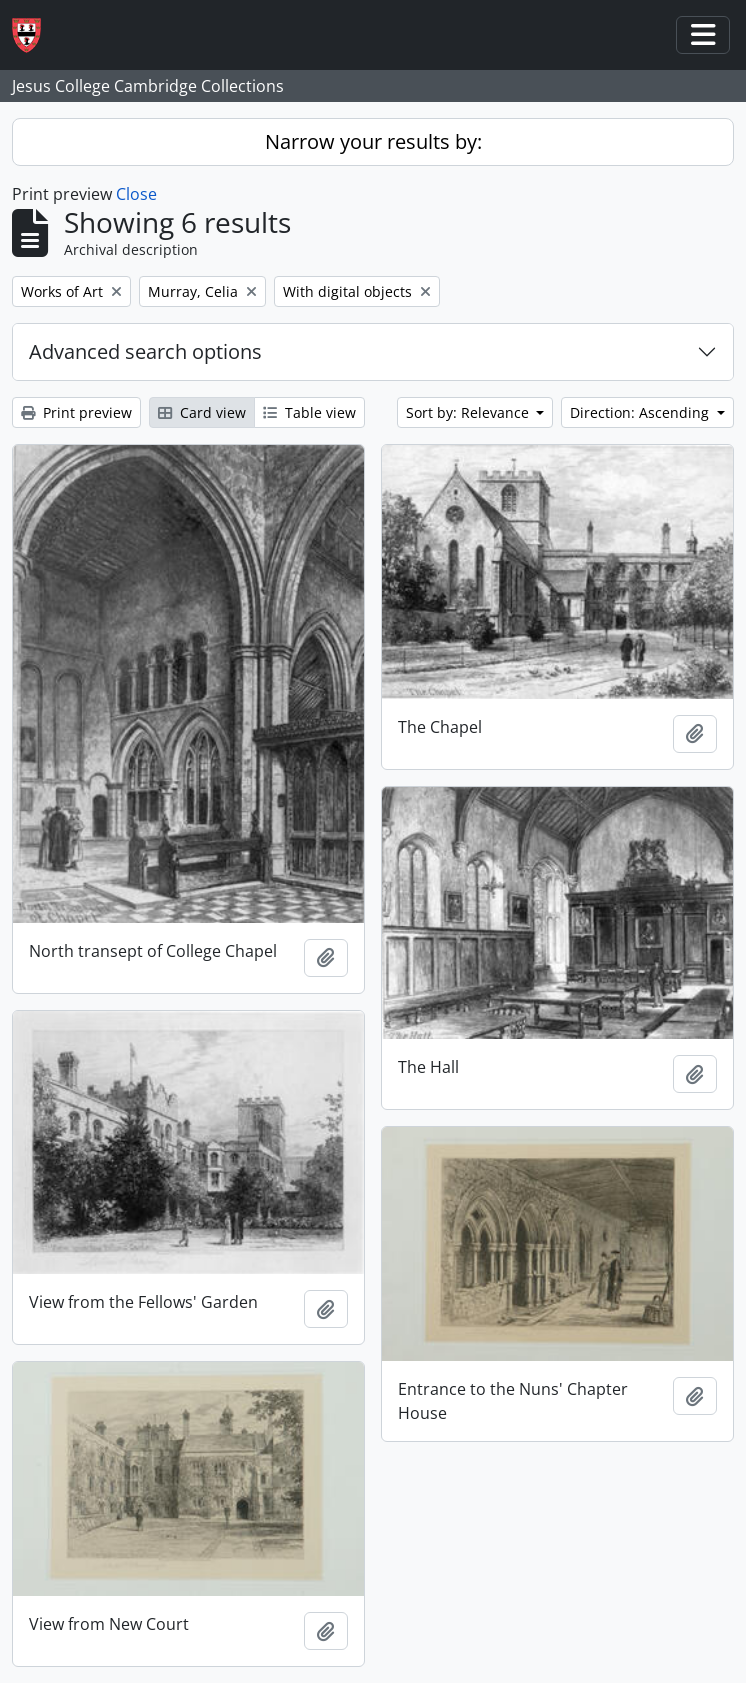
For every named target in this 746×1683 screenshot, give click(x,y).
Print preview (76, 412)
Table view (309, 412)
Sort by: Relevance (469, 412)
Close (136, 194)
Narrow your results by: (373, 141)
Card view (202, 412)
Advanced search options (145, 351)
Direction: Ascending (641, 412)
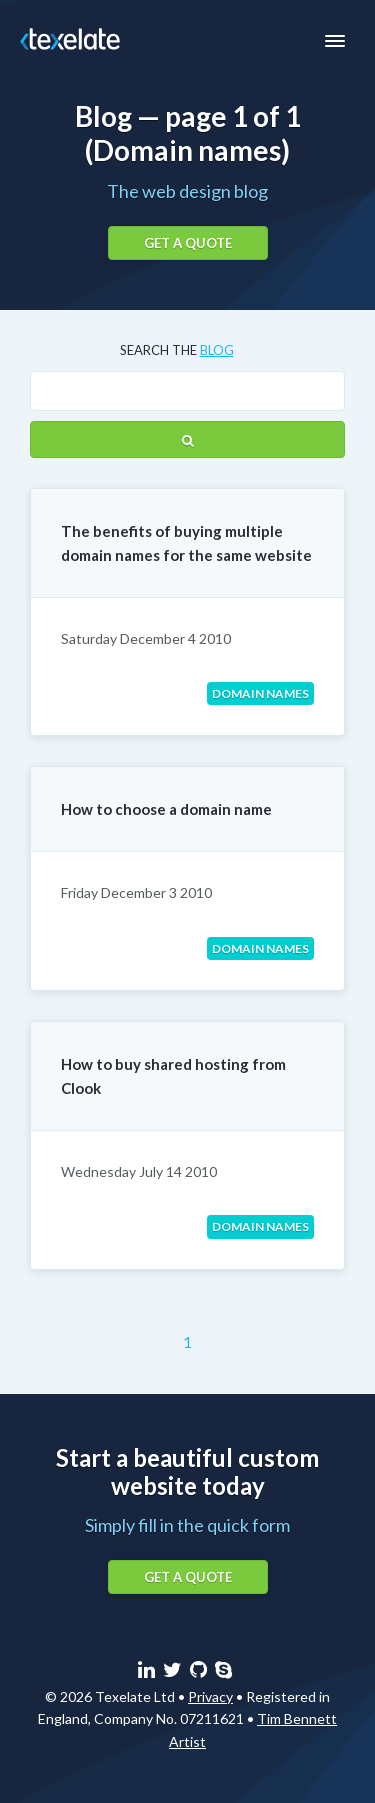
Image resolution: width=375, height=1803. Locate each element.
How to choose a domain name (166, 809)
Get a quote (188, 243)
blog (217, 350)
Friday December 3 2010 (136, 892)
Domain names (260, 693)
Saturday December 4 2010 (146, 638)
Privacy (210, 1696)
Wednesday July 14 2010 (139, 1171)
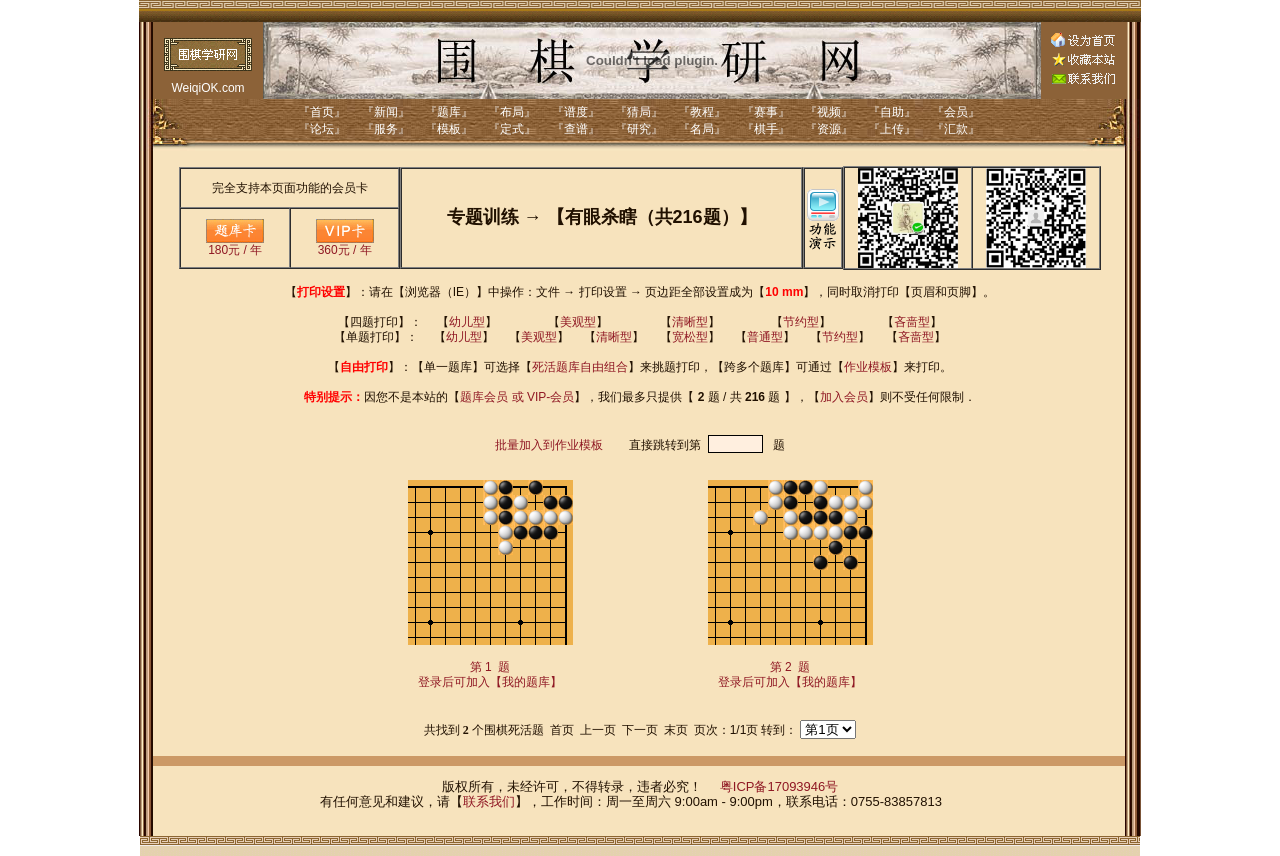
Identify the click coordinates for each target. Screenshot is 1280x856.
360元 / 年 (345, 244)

**Problem statement:** Omit all images when repeating the data above exactly.

**Finished task:**
For every named target in this 746×1683 screenshot, give click(x,y).
Print preview (76, 412)
Table view (309, 412)
Sort by: Relevance (469, 412)
Close (136, 194)
Narrow your results by: (373, 141)
Card view (202, 412)
Advanced search options (145, 351)
Direction: Ascending (641, 412)
Image resolution: width=375, height=1803. Locate each element.
How to choose a domain name (166, 809)
Get a quote (188, 243)
blog (217, 350)
Friday December 3 2010 (136, 892)
Domain names (260, 693)
Saturday December 4 2010 (146, 638)
Privacy (210, 1696)
Wednesday July 14 2010 (139, 1171)
Identify the click coordinates for each target. Screenshot is 1280x856.
360元 / 年 (345, 244)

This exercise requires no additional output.